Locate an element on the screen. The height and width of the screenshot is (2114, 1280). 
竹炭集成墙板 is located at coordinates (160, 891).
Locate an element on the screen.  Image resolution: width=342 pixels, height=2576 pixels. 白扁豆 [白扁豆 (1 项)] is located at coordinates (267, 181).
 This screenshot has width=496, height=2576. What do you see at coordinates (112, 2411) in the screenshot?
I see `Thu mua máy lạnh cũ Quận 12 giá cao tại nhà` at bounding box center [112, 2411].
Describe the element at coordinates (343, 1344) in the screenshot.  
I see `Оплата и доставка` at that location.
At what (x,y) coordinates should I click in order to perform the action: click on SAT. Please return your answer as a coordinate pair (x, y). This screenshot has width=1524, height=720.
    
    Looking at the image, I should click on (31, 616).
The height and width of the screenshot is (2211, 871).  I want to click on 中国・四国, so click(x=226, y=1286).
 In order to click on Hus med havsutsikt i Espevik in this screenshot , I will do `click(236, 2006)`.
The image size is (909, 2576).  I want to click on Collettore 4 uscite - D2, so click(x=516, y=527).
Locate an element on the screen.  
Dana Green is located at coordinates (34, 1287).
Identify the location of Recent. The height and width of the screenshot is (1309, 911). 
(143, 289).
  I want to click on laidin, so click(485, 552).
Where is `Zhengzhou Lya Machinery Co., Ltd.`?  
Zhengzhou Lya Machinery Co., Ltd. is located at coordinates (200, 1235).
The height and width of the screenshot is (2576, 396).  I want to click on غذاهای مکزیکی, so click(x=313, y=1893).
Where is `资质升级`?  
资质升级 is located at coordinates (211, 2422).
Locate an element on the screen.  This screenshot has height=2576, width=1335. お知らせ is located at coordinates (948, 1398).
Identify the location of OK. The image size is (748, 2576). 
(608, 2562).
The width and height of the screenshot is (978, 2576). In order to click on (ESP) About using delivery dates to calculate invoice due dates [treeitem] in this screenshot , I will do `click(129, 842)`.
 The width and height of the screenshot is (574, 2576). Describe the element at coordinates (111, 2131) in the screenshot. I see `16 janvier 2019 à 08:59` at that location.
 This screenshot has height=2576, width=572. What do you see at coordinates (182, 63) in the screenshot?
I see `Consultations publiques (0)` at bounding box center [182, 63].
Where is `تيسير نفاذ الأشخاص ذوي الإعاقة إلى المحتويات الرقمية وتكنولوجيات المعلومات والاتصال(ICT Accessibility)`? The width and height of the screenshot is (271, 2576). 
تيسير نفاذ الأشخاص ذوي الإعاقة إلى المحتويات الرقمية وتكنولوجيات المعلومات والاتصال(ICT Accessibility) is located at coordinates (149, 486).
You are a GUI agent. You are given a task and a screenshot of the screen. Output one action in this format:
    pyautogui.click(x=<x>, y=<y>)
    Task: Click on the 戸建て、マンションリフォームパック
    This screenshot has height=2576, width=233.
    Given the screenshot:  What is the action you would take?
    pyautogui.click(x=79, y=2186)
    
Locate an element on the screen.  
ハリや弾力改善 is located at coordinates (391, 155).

__________

**About this exercise:**
Every entry needs to be copied again, word for word.

**Task output:**
Locate an element on the screen. The height and width of the screenshot is (2114, 1280). 
竹炭集成墙板 is located at coordinates (160, 891).
Locate an element on the screen.  Image resolution: width=342 pixels, height=2576 pixels. 白扁豆 [白扁豆 (1 项)] is located at coordinates (267, 181).
 This screenshot has width=496, height=2576. What do you see at coordinates (112, 2411) in the screenshot?
I see `Thu mua máy lạnh cũ Quận 12 giá cao tại nhà` at bounding box center [112, 2411].
Describe the element at coordinates (343, 1344) in the screenshot.  
I see `Оплата и доставка` at that location.
At what (x,y) coordinates should I click in order to perform the action: click on SAT. Please return your answer as a coordinate pair (x, y). This screenshot has width=1524, height=720.
    
    Looking at the image, I should click on (31, 616).
The height and width of the screenshot is (2211, 871).  I want to click on 中国・四国, so click(x=226, y=1286).
 In order to click on Hus med havsutsikt i Espevik in this screenshot , I will do `click(236, 2006)`.
The image size is (909, 2576).  I want to click on Collettore 4 uscite - D2, so click(x=516, y=527).
Locate an element on the screen.  
Dana Green is located at coordinates (34, 1287).
Identify the location of Recent. The height and width of the screenshot is (1309, 911). 
(143, 289).
  I want to click on laidin, so click(485, 552).
Where is `Zhengzhou Lya Machinery Co., Ltd.`?  
Zhengzhou Lya Machinery Co., Ltd. is located at coordinates (200, 1235).
The height and width of the screenshot is (2576, 396).  I want to click on غذاهای مکزیکی, so click(x=313, y=1893).
Where is `资质升级`?  
资质升级 is located at coordinates (211, 2422).
Locate an element on the screen.  This screenshot has height=2576, width=1335. お知らせ is located at coordinates (948, 1398).
Identify the location of OK. The image size is (748, 2576). 
(608, 2562).
The width and height of the screenshot is (978, 2576). In order to click on (ESP) About using delivery dates to calculate invoice due dates [treeitem] in this screenshot , I will do `click(129, 842)`.
 The width and height of the screenshot is (574, 2576). Describe the element at coordinates (111, 2131) in the screenshot. I see `16 janvier 2019 à 08:59` at that location.
 This screenshot has height=2576, width=572. What do you see at coordinates (182, 63) in the screenshot?
I see `Consultations publiques (0)` at bounding box center [182, 63].
Where is `تيسير نفاذ الأشخاص ذوي الإعاقة إلى المحتويات الرقمية وتكنولوجيات المعلومات والاتصال(ICT Accessibility)`? The width and height of the screenshot is (271, 2576). 
تيسير نفاذ الأشخاص ذوي الإعاقة إلى المحتويات الرقمية وتكنولوجيات المعلومات والاتصال(ICT Accessibility) is located at coordinates (149, 486).
You are a GUI agent. You are given a task and a screenshot of the screen. Output one action in this format:
    pyautogui.click(x=<x>, y=<y>)
    Task: Click on the 戸建て、マンションリフォームパック
    This screenshot has height=2576, width=233.
    Given the screenshot:  What is the action you would take?
    pyautogui.click(x=79, y=2186)
    
Locate an element on the screen.  
ハリや弾力改善 is located at coordinates (391, 155).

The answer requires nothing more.